14 de janeiro de 2015

dentro da alma

O’ABRE ASPAS, crônica com poesia


Eu gostava de pensar como sou corajoso, nos finais de tarde. O céu vinha cinza carregado de nuvens e vento e logo caíam uns pingos grossos, de tanto em tanto, duros e gelados. Tocavam os meninos a correr. Até hoje o som de trovoada me agrada como o som de uma artilharia de água do Céu contra a Terra, eu estava lá... Talvez fosse emboscada, tão certa quanto a hora de buscar o cavalo. Ainda o vejo. Um tordilho velho com a pelagem branca, cinzenta, manchada, as quatro pernas negras. Ele era a própria imagem da Tempestade.

Alguns anos depois, quando lia os versos de Henriqueta Lisboa que, por todas as letras do seu nome só poderia ser uma pessoa antiga o bastante, me intrigava pensar se escrevia conhecendo-me. Ela tinha a resposta que eu daria em casa...

“Eu não sou feito de açúcar
para derreter na chuva.
Eu tenho força nas pernas
para lutar contra o vento!”


Sei que versos são imagens, cadência e pensamentos que passam dentro da gente, e essa leveza cor de chumbo, assim que a chuva chega batendo o tropel, leva-me para longe. Abandono as leituras com alegria. Já não sei como resenhar. O granizo desce no verão.

Atrelo assim a vontade às palavras de Renata Farhat Borges, apresentando a mais recente edição de O menino poeta, com 66 poemas, prefácio de Bartolomeu Campos de Queirós e um estudo em pós da poeta chilena Gabriela Mistral. Para colecionadores de todas as idades.
 Em 1941, Henriqueta Lisboa, poeta mineira com quem Mário de Andrade manteve uma de suas mais ricas correspondências, recebe do modernista uma carta, pela qual esperou por dois meses, com o seguinte comentário: “são simplesmente um encanto pros ouvidos, pros olhos, pro corpo todo. O menino poeta, isso achei maravilha integral”.

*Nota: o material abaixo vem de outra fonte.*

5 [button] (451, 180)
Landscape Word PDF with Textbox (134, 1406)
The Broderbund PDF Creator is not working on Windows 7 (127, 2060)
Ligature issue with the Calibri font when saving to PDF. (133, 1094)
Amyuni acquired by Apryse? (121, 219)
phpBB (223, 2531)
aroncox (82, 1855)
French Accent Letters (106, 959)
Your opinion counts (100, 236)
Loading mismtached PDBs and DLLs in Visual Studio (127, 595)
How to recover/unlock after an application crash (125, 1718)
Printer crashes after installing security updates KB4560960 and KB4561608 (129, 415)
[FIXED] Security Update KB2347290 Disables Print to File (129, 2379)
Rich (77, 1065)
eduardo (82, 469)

Os versos a que Mário se refere, aqui reunidos em edição especial, foram publicados pela primeira vez em 1943 e marcaram para sempre a história da literatura infanto-juvenil no Brasil. Embora, como definidos pelo próprio modernista, não sejam feitos para criança nem tampouco versos interessados, os poemas milagrosos em ritmo, melodia e encantamento coincidem com a imagem da infância, cheias de pureza, cristalinidade, alegria, melancolia leve, graça e sonho acordado.

São poemas da plenitude da poeta, que encantam a todo leitor, de qualquer idade.

A obra foi apreciada por escritores contemporâneos da autora e pelas gerações seguintes, crianças, jovens e adultos que, como Mário de Andrade, encontraram na poesia de Henriqueta Lisboa acalento para o menino poeta que mora e brinca dentro da alma.

Murilo Mendes, logo após a leitura do livro publicado, assim escreveu a Henriqueta: “O menino Murilo gostou muito dele”. Que o seu menino se encante também.

Um novo ano + poético para você, com
Henriqueta Lisboa, O menino poeta: obra completa
Ilustrações de Nelson Cruz (Peirópolis, 2008).